How are we to respond to this information? We are committed to a gospel which asserts that all people have equal value and should be afforded equal honour. We believe that this gospel of love is to be expressed in all our relationships, and that we are to live lives of mutual respect. And yet some of us are experiencing treatment which does not express those beliefs and values. The working group calls for repentance and lament, and we might remember how part of our response to the revelations of Child Sexual Abuse in the Church was to make public apology — and how significant that was to those who had been victims. Is something similar called for here?
So, with all the wonder of loving, healing touch, we must acknowledge that there is always a danger if it being abused, and must take care that our use of this wonderful gift is always appropriate and properly directed.
Perhaps we have all stopped reading the notice on the door from the link into the church — which asks us to refrain from hugging and kissing. Yet this experience of touch is one that many of us are missing as we deal with the COVID pandemic. Yet even that touch that we miss has the potential to be misused or become a mere formality. I remember well one clergyman who had the reputation of greeting people at the door of the church in such a way that you felt you were being “moved along” so that the next person could take your place. In some places I have seen the passing of The Peace misused in a similar way — using it as a time for sharing news, of making sure that you have personally touched every other person in the building, of a sort of break from the seriousness of the worship.
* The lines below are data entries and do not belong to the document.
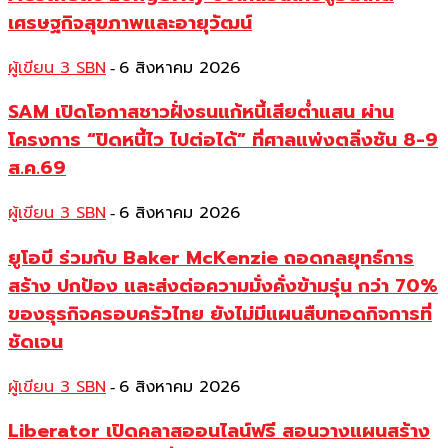
เศรษฐกิจสุขภาพและอายุวัฒน์
ผู้เขียน 3 SBN
6 สิงหาคม 2026
-
SAM เปิดโอกาสชาวฝั่งธนแก้หนี้เสียต่ำแสน ผ่าน
โครงการ “ปิดหนี้ไว ไปต่อได้” ที่ศาลแพ่งตลิ่งชัน 8-9
ส.ค.69
ผู้เขียน 3 SBN
6 สิงหาคม 2026
-
ยูโอบี ร่วมกับ Baker McKenzie ถอดกลยุทธ์การ
สร้าง ปกป้อง และส่งต่อความมั่งคั่งข้ามรุ่น กว่า 70%
ของธุรกิจครอบครัวไทย ยังไม่มีแผนสืบทอดกิจการที่
ชัดเจน
ผู้เขียน 3 SBN
6 สิงหาคม 2026
-
Liberator เปิดคลาสออนไลน์ฟรี สอนวางแผนสร้าง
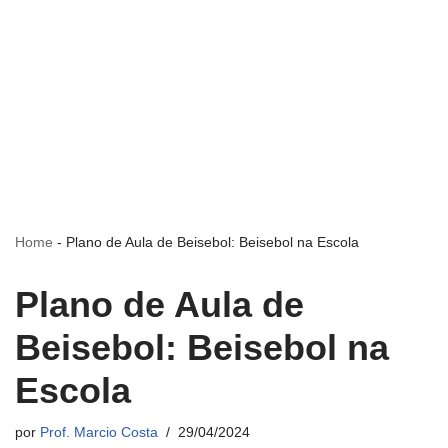
Home
-
Plano de Aula de Beisebol: Beisebol na Escola
Plano de Aula de
Beisebol: Beisebol na
Escola
por
Prof. Marcio Costa
29/04/2024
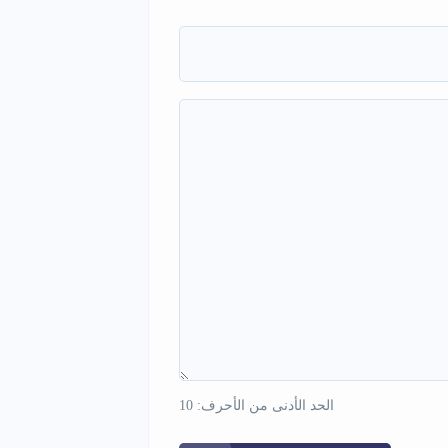
الحد الأدنى من الأحرف: 10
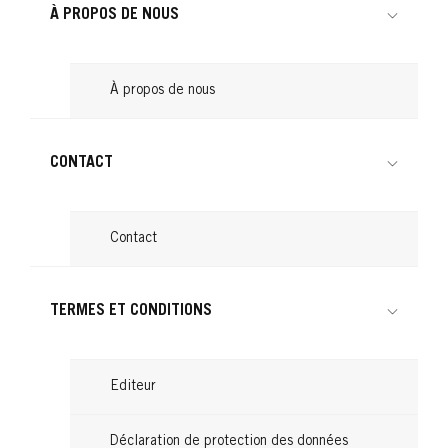
À PROPOS DE NOUS
À propos de nous
CONTACT
Contact
TERMES ET CONDITIONS
Editeur
Déclaration de protection des données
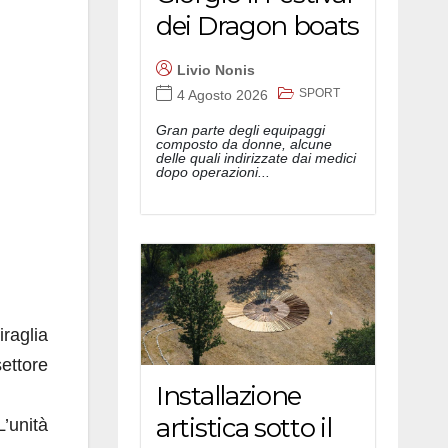
dei Dragon boats
Livio Nonis
SPORT
4 Agosto 2026
Gran parte degli equipaggi
composto da donne, alcune
delle quali indirizzate dai medici
dopo operazioni...
iraglia
ettore
Installazione
artistica sotto il
’unità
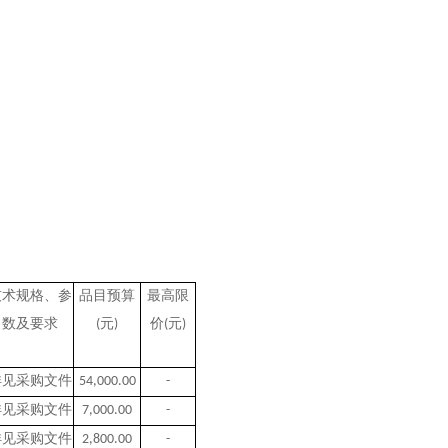
技术规格、参
品目预算
最高限
数及要求
(
元
)
价
(
元
)
详见采购文件
54,000.00
-
详见采购文件
7,000.00
-
详见采购文件
2,800.00
-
I wonder whether the acknowledgement of our communion with one another in Christ, our expressing our prayer for God’s peace for one another, might be expressed in a different way — would you be prepared to try acknowledging others by looking carefully at them, without any words, trying to see them as your fellows, joined to you by the love of Christ. I suspect that you might find that doing that with no more than three people from outside your family or close friendship group might be as much as you (and they) could cope with. Jesus was on a number of occasions reported as having “looked on” people — sometimes with love, sometimes with sadness, and that that too had been experienced as healing just as much as had his touch.